-------- Supplied records --------

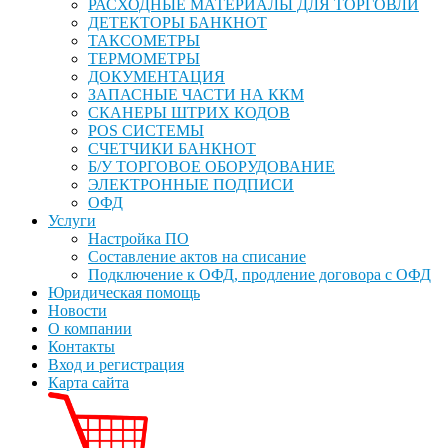
РАСХОДНЫЕ МАТЕРИАЛЫ ДЛЯ ТОРГОВЛИ
ДЕТЕКТОРЫ БАНКНОТ
ТАКСОМЕТРЫ
ТЕРМОМЕТРЫ
ДОКУМЕНТАЦИЯ
ЗАПАСНЫЕ ЧАСТИ НА ККМ
СКАНЕРЫ ШТРИХ КОДОВ
POS СИСТЕМЫ
СЧЕТЧИКИ БАНКНОТ
Б/У ТОРГОВОЕ ОБОРУДОВАНИЕ
ЭЛЕКТРОННЫЕ ПОДПИСИ
ОФД
Услуги
Настройка ПО
Составление актов на списание
Подключение к ОФД, продление договора с ОФД
Юридическая помощь
Новости
О компании
Контакты
Вход и регистрация
Карта сайта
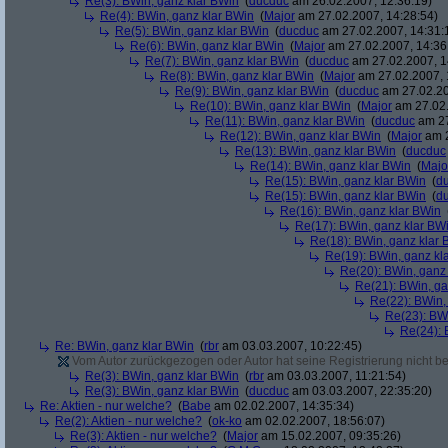
Re(3): BWin, ganz klar BWin
(
ducduc
am 26.02.2007, 12:36:19)
Re(4): BWin, ganz klar BWin
(
Major
am 27.02.2007, 14:28:54)
Re(5): BWin, ganz klar BWin
(
ducduc
am 27.02.2007, 14:31:
Re(6): BWin, ganz klar BWin
(
Major
am 27.02.2007, 14:36
Re(7): BWin, ganz klar BWin
(
ducduc
am 27.02.2007, 1
Re(8): BWin, ganz klar BWin
(
Major
am 27.02.2007, 
Re(9): BWin, ganz klar BWin
(
ducduc
am 27.02.20
Re(10): BWin, ganz klar BWin
(
Major
am 27.02.
Re(11): BWin, ganz klar BWin
(
ducduc
am 27
Re(12): BWin, ganz klar BWin
(
Major
am 2
Re(13): BWin, ganz klar BWin
(
ducduc
Re(14): BWin, ganz klar BWin
(
Majo
Re(15): BWin, ganz klar BWin
(
d
Re(15): BWin, ganz klar BWin
(
d
Re(16): BWin, ganz klar BWin
Re(17): BWin, ganz klar BW
Re(18): BWin, ganz klar 
Re(19): BWin, ganz kl
Re(20): BWin, ganz
Re(21): BWin, ga
Re(22): BWin,
Re(23): BW
Re(24): 
Re: BWin, ganz klar BWin
(
rbr
am 03.03.2007, 10:22:45)
Vom Autor zurückgezogen oder Autor hat seine Registrierung nicht bes
Re(3): BWin, ganz klar BWin
(
rbr
am 03.03.2007, 11:21:54)
Re(3): BWin, ganz klar BWin
(
ducduc
am 03.03.2007, 22:35:20)
Re: Aktien - nur welche?
(
Babe
am 02.02.2007, 14:35:34)
Re(2): Aktien - nur welche?
(
ok-ko
am 02.02.2007, 18:56:07)
Re(3): Aktien - nur welche?
(
Major
am 15.02.2007, 09:35:26)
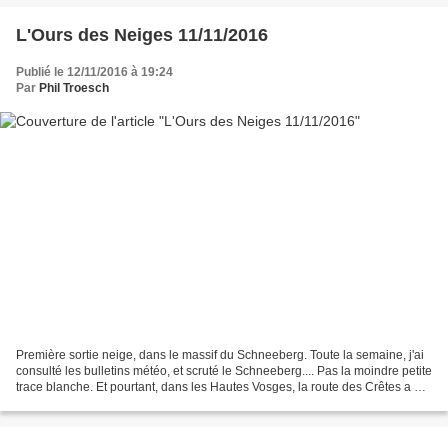
L'Ours des Neiges 11/11/2016
Publié le 12/11/2016 à 19:24
Par
Phil Troesch
Première sortie neige, dans le massif du Schneeberg. Toute la semaine, j'ai
consulté les bulletins météo, et scruté le Schneeberg.... Pas la moindre petite
trace blanche. Et pourtant, dans les Hautes Vosges, la route des Crêtes a été
fermée, plus de 30cm...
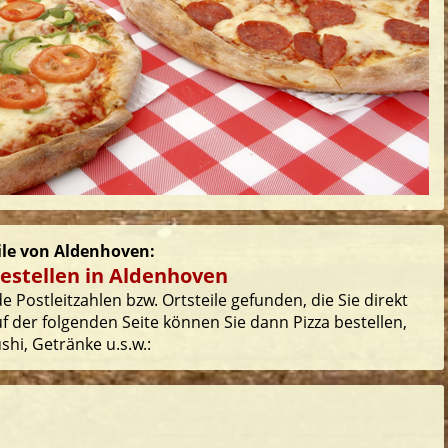
eile von Aldenhoven:
bestellen in Aldenhoven
 Postleitzahlen bzw. Ortsteile gefunden, die Sie direkt
 der folgenden Seite können Sie dann Pizza bestellen,
hi, Getränke u.s.w.:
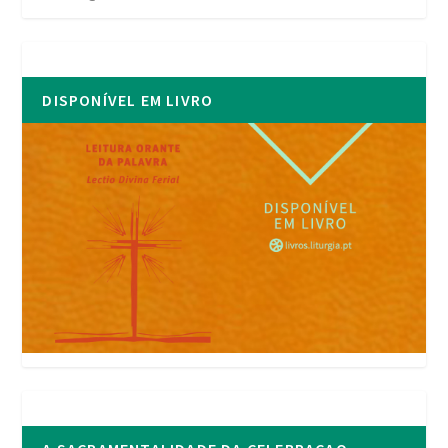
DISPONÍVEL EM LIVRO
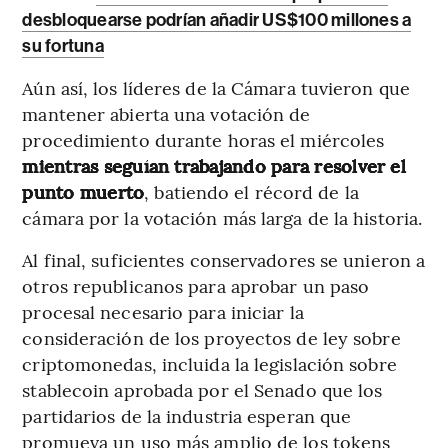
desbloquearse podrían añadir US$100 millones a
su fortuna
Aún así, los líderes de la Cámara tuvieron que
mantener abierta una votación de
procedimiento durante horas el miércoles
mientras seguían trabajando para resolver el
punto muerto
, batiendo el récord de la
cámara por la votación más larga de la historia.
Al final, suficientes conservadores se unieron a
otros republicanos para aprobar un paso
procesal necesario para iniciar la
consideración de los proyectos de ley sobre
criptomonedas, incluida la legislación sobre
stablecoin aprobada por el Senado que los
partidarios de la industria esperan que
promueva un uso más amplio de los tokens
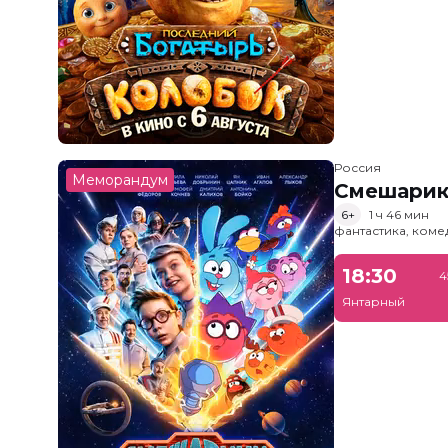
Россия
Меморандум
Смешарик
6+
1 ч 46 мин
фантастика, ком
18:30
4
Янтарный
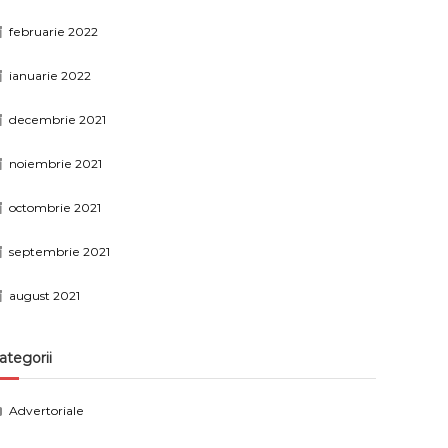
februarie 2022
ianuarie 2022
decembrie 2021
noiembrie 2021
octombrie 2021
septembrie 2021
august 2021
ategorii
Advertoriale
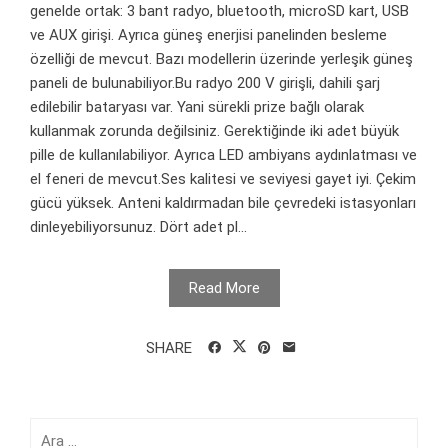
genelde ortak: 3 bant radyo, bluetooth, microSD kart, USB
ve AUX girişi. Ayrıca güneş enerjisi panelinden besleme
özelliği de mevcut. Bazı modellerin üzerinde yerleşik güneş
paneli de bulunabiliyor.Bu radyo 200 V girişli, dahili şarj
edilebilir bataryası var. Yani sürekli prize bağlı olarak
kullanmak zorunda değilsiniz. Gerektiğinde iki adet büyük
pille de kullanılabiliyor. Ayrıca LED ambiyans aydınlatması ve
el feneri de mevcut.Ses kalitesi ve seviyesi gayet iyi. Çekim
gücü yüksek. Anteni kaldırmadan bile çevredeki istasyonları
dinleyebiliyorsunuz. Dört adet pl...
Read More
SHARE
Arama:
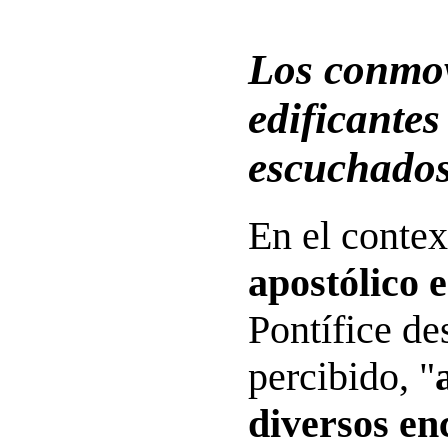
Los conmo
edificantes
escuchado
En el contex
apostólico 
Pontífice de
percibido, "
diversos en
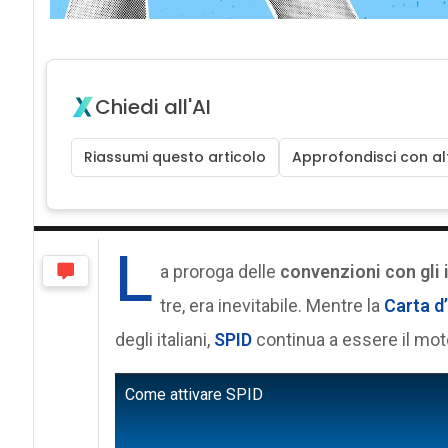
Chiedi all'AI
Riassumi questo articolo
Approfondisci con alt
L
a proroga delle
convenzioni con gli 
tre, era inevitabile. Mentre la
Carta d’
degli italiani,
SPID
continua a essere il moto
Come attivare SPID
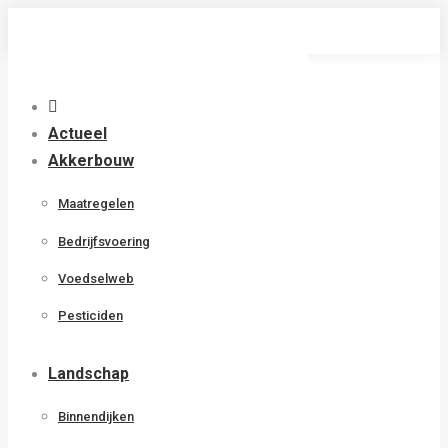
Skip
to
content
Actueel
Akkerbouw
Maatregelen
Bedrijfsvoering
Voedselweb
Pesticiden
Landschap
Binnendijken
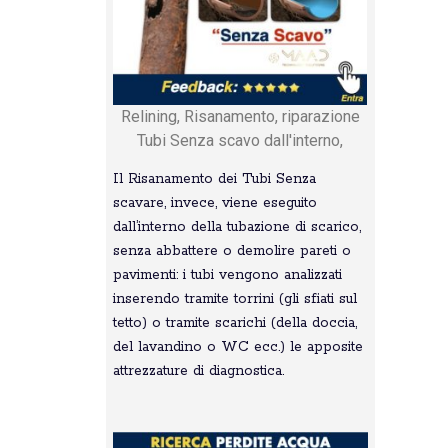
Relining, Risanamento, riparazione
Tubi Senza scavo dall'interno,
Il Risanamento dei Tubi Senza
scavare, invece, viene eseguito
dall’interno della tubazione di scarico,
senza abbattere o demolire pareti o
pavimenti: i tubi vengono analizzati
inserendo tramite torrini (gli sfiati sul
tetto) o tramite scarichi (della doccia,
del lavandino o WC ecc.) le apposite
attrezzature di diagnostica.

--------

:: Task directions ::
Scan the entries above. Copy each line that has the string "Schneeberg".

:: Expected output ::
Première sortie neige, dans le massif du Schneeberg. Toute la semaine, j'ai
consulté les bulletins météo, et scruté le Schneeberg.... Pas la moindre petite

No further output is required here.